Par Bill le Bottier, qui va se présenter lui-même.

Je suis rapporteur. Pas public. Je veux dire pas rapporteur public. Rapporteur tout court quoi !

A l'audience je suis celui qui fait un - bref - rapport. Oralement. Et publiquement.

Le rapporteur public lui, c'est différent, il conclue.

Et les parties répondent, publiquement, à ses conclusions.

Si elles le souhaitent. Parfois, en public, c'est pas facile de trouver ses mots.



Enfin, ça c'est pour le moment.

Parce que bientôt le rapporteur public conclura seulement quand il veut.

Du coup les parties répondront seulement quand le rapporteur public aura daigné leur adresser la parole.

Tant mieux, ça ira plus vite.



J'adorais ça au début. Je veux dire le métier. La justice.

Ca me stimulait.

L'éthique de la discussion, la collégialité, rendre la justice ... tout ça avait un côté exaltant.



Et puis c'est venu progressivement.

J'ai pas fait gaffe. Je crois même que j'ai cru pouvoir y échapper.

Et puis non.

A force d'augmenter les cadences, j'ai perdu le goût !

Plus le temps d'y trouver de l'intérêt.

Aujourd'hui je compte.

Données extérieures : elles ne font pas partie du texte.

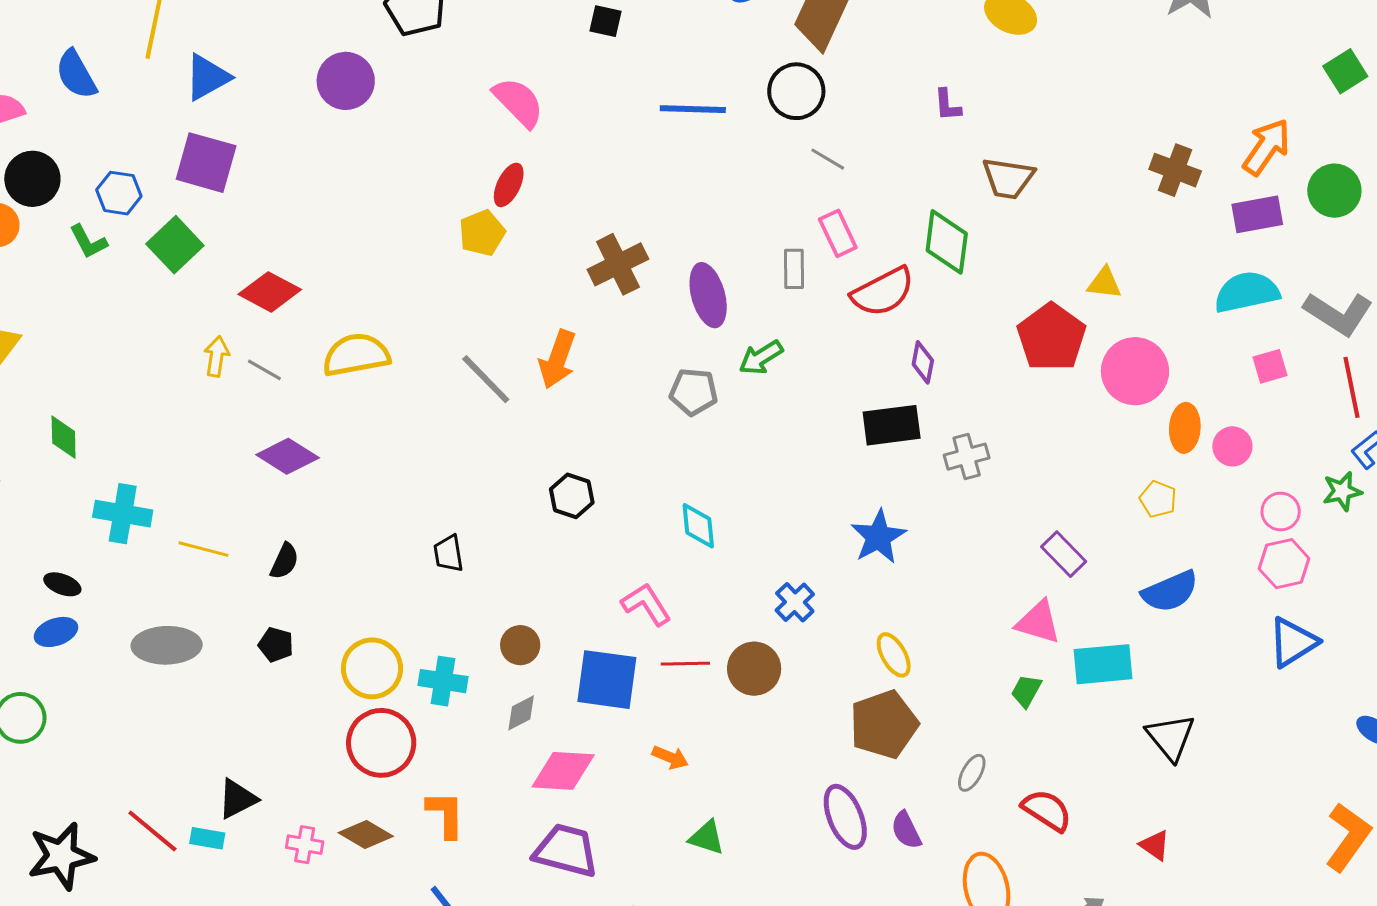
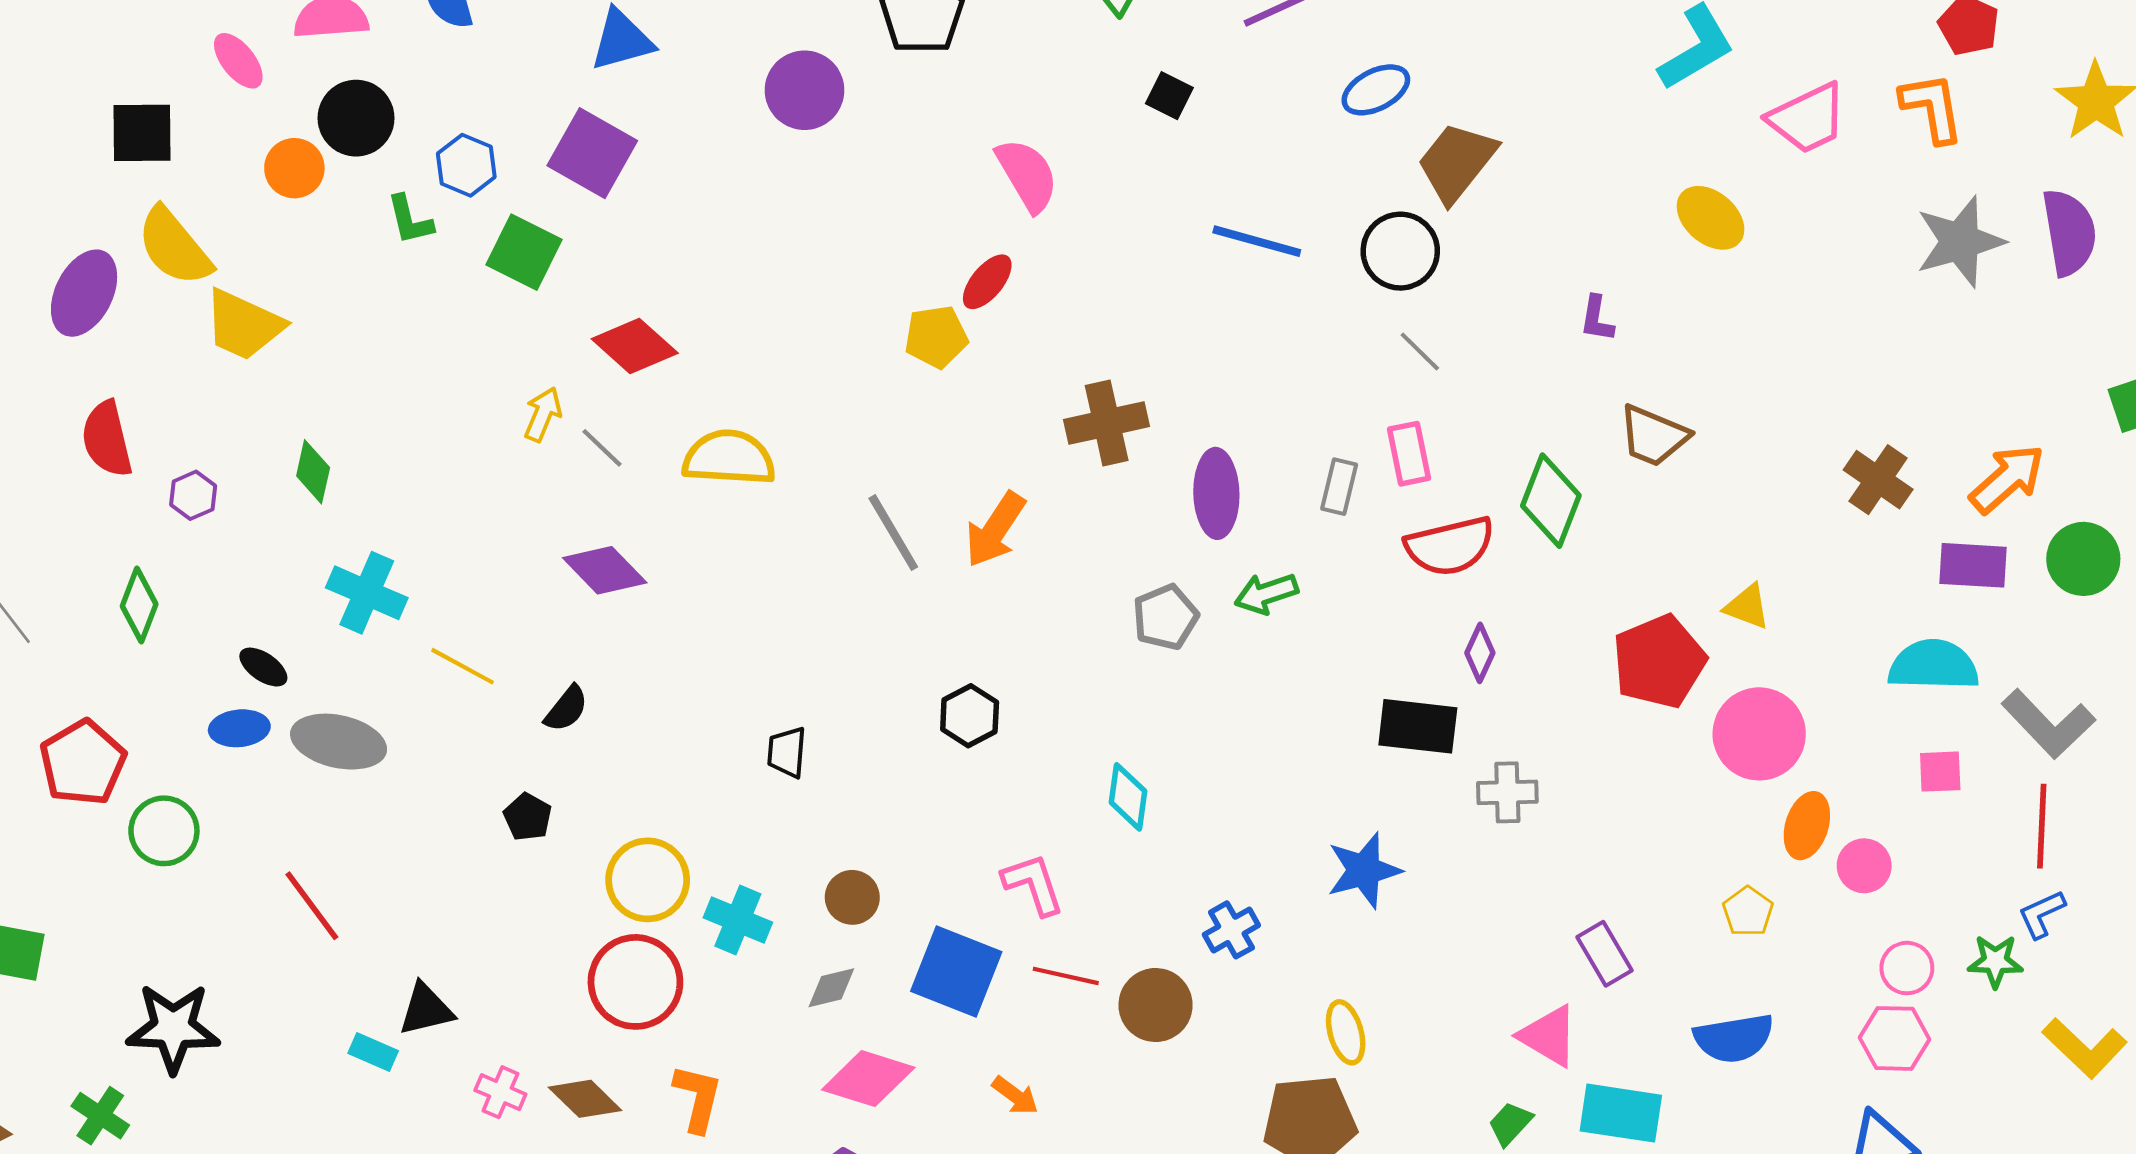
green square: (175, 245) -> (524, 252), turned -34
gray pentagon: (694, 392) -> (1165, 617), turned 30
gray ellipse: (167, 645) -> (339, 742), moved
red line: (152, 831) -> (312, 906), moved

Les dossiers.



D'ailleurs je ne dis plus que je rends la justice.

Juste que je travaille dans une juridiction.



Bon là il faut que je file en séance d'instruction.



La barbe.



J'ai plusieurs dossiers sur lesquels je sens bien que le rapporteur public va encore avoir des pions à avancer.

Faut dire qu'il est terrible, le mien. Il ne se contente pas de reprendre poliment ce que j'ai eu bien du mal à écrire.

Ah ça non !

Il se pique de donner son avis sur la pertinence de mes raisonnements !

On croit rêver ! Un morveux ! Il sort à peine de l'école.

Non, non y'a pas d'école chez nous !

Mais j'me comprends !



Quand je pense qu'en juge unique - avec ou sans rapporteur public - les jugements seraient déjà notifiés !

Le requérant n'aurait pas fait appel, faisant confiance à la justice de son pays.

Et moi je pourrais envisager sérieusement mes vacances.

Au lieu de les passer à réécrire des jugements parce la formation de jugement a décidé de me pomper l'air.



Et là on discute.

On retourne le dossier dans tous les sens.

Et voilà que machin donne son avis !

Personne ne le lui avait demandé pourtant.

Ah ça on pourra dire que la requête a été examinée sous toutes ses coutures !

Que la solution a été pensée, soupesée ...



En première instance, le but, c'est quand même que ça sorte non ?

On vide.

Et après les mécontents font appel. Enfin quand c'est possible.



Alors que là, on discute... on discute ...



Faudra que je parle de tout ça dans un groupe de travail !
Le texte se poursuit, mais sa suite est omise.